Collection entries
*** Block opens ***

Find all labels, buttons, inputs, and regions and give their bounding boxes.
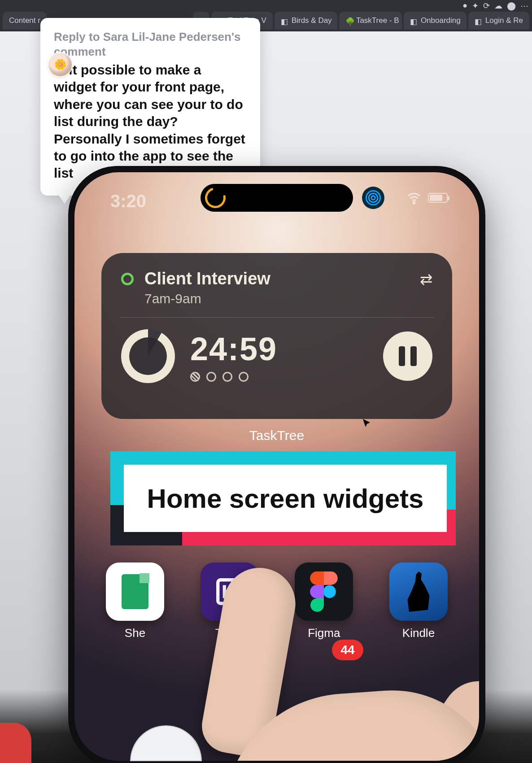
svg-point-0 <box>371 196 375 200</box>
pause-button[interactable] <box>383 331 432 381</box>
battery-icon <box>428 193 448 203</box>
swap-icon[interactable]: ⇄ <box>420 270 432 288</box>
session-dot-icon <box>206 372 216 382</box>
app-kindle[interactable]: Kindle <box>385 562 452 640</box>
figma-icon: ◧ <box>475 17 482 24</box>
task-title: Client Interview <box>144 269 270 288</box>
session-dot-icon <box>190 372 200 382</box>
iphone-frame: 3:20 Client Interview ⇄ <box>68 166 485 763</box>
task-time-range: 7am-9am <box>144 291 432 306</box>
browser-tab[interactable]: ◧Onboarding <box>404 12 467 30</box>
laptop-sticker-red <box>0 723 31 763</box>
svg-point-3 <box>413 202 414 204</box>
browser-tab[interactable]: ◧Birds & Day <box>275 12 337 30</box>
menubar-icon: ☁︎ <box>494 1 502 11</box>
mouse-cursor-icon <box>362 418 372 429</box>
app-figma[interactable]: Figma <box>290 562 358 640</box>
truist-icon <box>201 562 259 621</box>
caption-banner: Home screen widgets <box>110 451 456 545</box>
session-dot-icon <box>222 372 232 382</box>
figma-icon <box>295 562 353 621</box>
airdrop-icon[interactable] <box>362 187 384 209</box>
kindle-icon <box>389 562 448 621</box>
tasktree-widget[interactable]: Client Interview ⇄ 7am-9am 24:59 <box>101 253 452 419</box>
divider <box>119 317 434 318</box>
app-sheets[interactable]: She <box>101 562 169 640</box>
menubar-icon: ✦ <box>472 1 479 11</box>
pause-icon <box>399 346 417 366</box>
status-clock: 3:20 <box>110 191 146 211</box>
session-dot-icon <box>239 372 249 382</box>
task-status-circle-icon <box>121 273 134 285</box>
widget-app-label: TaskTree <box>74 428 479 443</box>
countdown-timer: 24:59 <box>190 331 277 367</box>
comment-body: Is it possible to make a widget for your… <box>54 61 247 182</box>
menubar-icon: ⬤ <box>507 1 516 11</box>
app-label: She <box>101 626 169 640</box>
dynamic-island[interactable] <box>201 184 353 212</box>
progress-ring-icon <box>121 329 175 383</box>
wifi-icon <box>406 190 422 205</box>
app-label: Truist <box>196 626 263 640</box>
screenshot-stage: ● ✦ ⟳ ☁︎ ⬤ ⋯ Content r s ◧TaskTree V ◧Bi… <box>0 0 532 763</box>
tree-icon: 🌳 <box>345 17 353 24</box>
iphone-home-screen[interactable]: 3:20 Client Interview ⇄ <box>74 172 479 761</box>
session-dots <box>190 372 277 382</box>
menubar-icons: ● ✦ ⟳ ☁︎ ⬤ ⋯ <box>462 1 528 11</box>
caption-text: Home screen widgets <box>147 483 424 514</box>
menubar-icon: ⋯ <box>520 1 528 11</box>
app-row: She Truist Figma Kindle <box>101 562 452 640</box>
svg-point-5 <box>323 585 336 598</box>
notification-badge: 44 <box>332 640 363 660</box>
svg-point-1 <box>369 193 378 202</box>
app-label: Figma <box>290 626 358 640</box>
browser-tab[interactable]: ◧Login & Re <box>468 12 529 30</box>
browser-tab[interactable]: 🌳TaskTree - B <box>339 12 402 30</box>
reply-to-label: Reply to Sara Lil-Jane Pedersen's commen… <box>54 30 247 59</box>
commenter-avatar: 🌼 <box>48 53 72 76</box>
figma-icon: ◧ <box>410 17 417 24</box>
figma-icon: ◧ <box>281 17 288 24</box>
status-right <box>406 190 448 205</box>
app-truist[interactable]: Truist <box>196 562 263 640</box>
app-label: Kindle <box>385 626 452 640</box>
menubar-icon: ● <box>462 1 467 11</box>
activity-ring-icon <box>201 184 230 212</box>
menubar-icon: ⟳ <box>483 1 490 11</box>
sheets-icon <box>106 562 164 621</box>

*** Block closes ***

* [Directions for this task]:
Send back the data above verbatim, leaving out its pictures.

* [Task answer]:
Find all labels, buttons, inputs, and regions and give their bounding boxes.
svg-point-0 <box>371 196 375 200</box>
pause-button[interactable] <box>383 331 432 381</box>
battery-icon <box>428 193 448 203</box>
swap-icon[interactable]: ⇄ <box>420 270 432 288</box>
session-dot-icon <box>206 372 216 382</box>
app-kindle[interactable]: Kindle <box>385 562 452 640</box>
figma-icon: ◧ <box>475 17 482 24</box>
task-title: Client Interview <box>144 269 270 288</box>
session-dot-icon <box>190 372 200 382</box>
iphone-frame: 3:20 Client Interview ⇄ <box>68 166 485 763</box>
task-time-range: 7am-9am <box>144 291 432 306</box>
browser-tab[interactable]: ◧Onboarding <box>404 12 467 30</box>
laptop-sticker-red <box>0 723 31 763</box>
svg-point-3 <box>413 202 414 204</box>
browser-tab[interactable]: ◧Birds & Day <box>275 12 337 30</box>
menubar-icon: ☁︎ <box>494 1 502 11</box>
mouse-cursor-icon <box>362 418 372 429</box>
app-figma[interactable]: Figma <box>290 562 358 640</box>
truist-icon <box>201 562 259 621</box>
caption-banner: Home screen widgets <box>110 451 456 545</box>
session-dot-icon <box>222 372 232 382</box>
figma-icon <box>295 562 353 621</box>
airdrop-icon[interactable] <box>362 187 384 209</box>
kindle-icon <box>389 562 448 621</box>
tasktree-widget[interactable]: Client Interview ⇄ 7am-9am 24:59 <box>101 253 452 419</box>
divider <box>119 317 434 318</box>
app-sheets[interactable]: She <box>101 562 169 640</box>
menubar-icon: ✦ <box>472 1 479 11</box>
pause-icon <box>399 346 417 366</box>
status-clock: 3:20 <box>110 191 146 211</box>
session-dot-icon <box>239 372 249 382</box>
task-status-circle-icon <box>121 273 134 285</box>
widget-app-label: TaskTree <box>74 428 479 443</box>
countdown-timer: 24:59 <box>190 331 277 367</box>
comment-body: Is it possible to make a widget for your… <box>54 61 247 182</box>
menubar-icon: ⬤ <box>507 1 516 11</box>
app-label: She <box>101 626 169 640</box>
dynamic-island[interactable] <box>201 184 353 212</box>
progress-ring-icon <box>121 329 175 383</box>
wifi-icon <box>406 190 422 205</box>
app-label: Truist <box>196 626 263 640</box>
screenshot-stage: ● ✦ ⟳ ☁︎ ⬤ ⋯ Content r s ◧TaskTree V ◧Bi… <box>0 0 532 763</box>
tree-icon: 🌳 <box>345 17 353 24</box>
iphone-home-screen[interactable]: 3:20 Client Interview ⇄ <box>74 172 479 761</box>
session-dots <box>190 372 277 382</box>
menubar-icons: ● ✦ ⟳ ☁︎ ⬤ ⋯ <box>462 1 528 11</box>
caption-text: Home screen widgets <box>147 483 424 514</box>
menubar-icon: ⋯ <box>520 1 528 11</box>
app-row: She Truist Figma Kindle <box>101 562 452 640</box>
svg-point-5 <box>323 585 336 598</box>
notification-badge: 44 <box>332 640 363 660</box>
svg-point-1 <box>369 193 378 202</box>
app-label: Figma <box>290 626 358 640</box>
browser-tab[interactable]: ◧Login & Re <box>468 12 529 30</box>
browser-tab[interactable]: 🌳TaskTree - B <box>339 12 402 30</box>
reply-to-label: Reply to Sara Lil-Jane Pedersen's commen… <box>54 30 247 59</box>
commenter-avatar: 🌼 <box>48 53 72 76</box>
figma-icon: ◧ <box>410 17 417 24</box>
figma-icon: ◧ <box>281 17 288 24</box>
status-right <box>406 190 448 205</box>
app-truist[interactable]: Truist <box>196 562 263 640</box>
app-label: Kindle <box>385 626 452 640</box>
menubar-icon: ● <box>462 1 467 11</box>
activity-ring-icon <box>201 184 230 212</box>
menubar-icon: ⟳ <box>483 1 490 11</box>
sheets-icon <box>106 562 164 621</box>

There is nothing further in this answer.